Once again, there are many opportunities for improvement. Business
opportunities.

Healthcare is plagued by inefficiencies, over regulation, and "just think of
these people who suffer" mentality- basically, we undertreat, overtreat and in
both case overspend because of inefficiencies caused by overregulation, just
because we don't have the guts to say "no". (the fear of prosecution might
also help.) To those who are so worried about people being left to die in pain
as the result of a "no", just think about how cheap morphine is. There is no
need for pain and suffering.

It might take a long time to solve all these issues, if it can be done at all,
but there are many good ideas thrown around.

Price transparency - ie knowing in advance how much a procedure will cost
depending on the most possible outcomes would help. It should be mandatory -
for the most typical stays, give a detailed pricing in advance then let the
market solve the problem.

Ending the price discrimination would also be a great thing. Same service =
same price. Insurance are getting low costs not because of their "volume
purchase" but because they use their market power, as oligopsonies, to get the
low price they receive, subsidized by the non-insured.

The current incentives make sure that the minimum is being done (if only to
code and bill for that - like the chest X ray in the example. If it was not
billed, how certain would you be that it was performed 100% of the time?) and
it is a good thing, because I am more worried by undertreatment than by
overtreatment. The latter may only cost more, but the former may cost more due
to delayed proper treatment _and_ may cost lives.

As shocking to my libertarian values as it can be, I recently came to the
conclusion that subsidized first line triage should be offered, not even at
costs, but for free.

Healthcare has an information problem - it's hard for patients, especially if
they are uneducated, to determine how grave their symptoms are.
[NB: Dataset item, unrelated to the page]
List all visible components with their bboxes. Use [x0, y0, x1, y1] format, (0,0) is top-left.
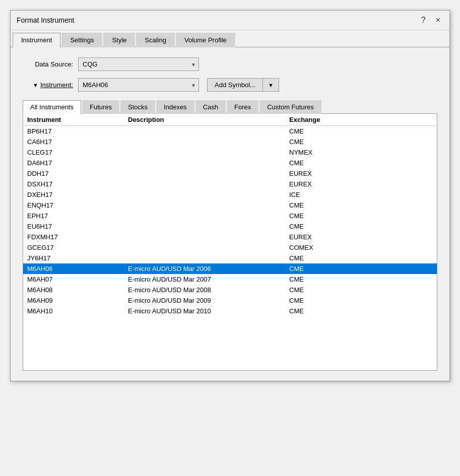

Even if they
are intellectual and successful - so don't think it can easily be solved by
education. Read about Don Rosa eye problem, how he delayed treatment for a
grave retinal disease.

In economy, self rationing is usually good - but when that decision is based
on a lack of proper information of the consequences and their future costs,
it's not.

I'm not suggesting to provide free treatment here - just at least free
information. A right diagnosis, upon which the patient can decide what to do.

Markets work best when some basic conditions are met. There is no real market
in healthcare at the moment because prices are not published, and the
information asymetry, while less important than before thanks to the internet,
remains strong.

Once we have a medical tricoder and an ebay-like place for medical procedures,
I guess the situation will improve.

[medical tourism is a step in the right direction, but even discarding the
information problems, until prices are properly aggregated and compared, it
won't be enough]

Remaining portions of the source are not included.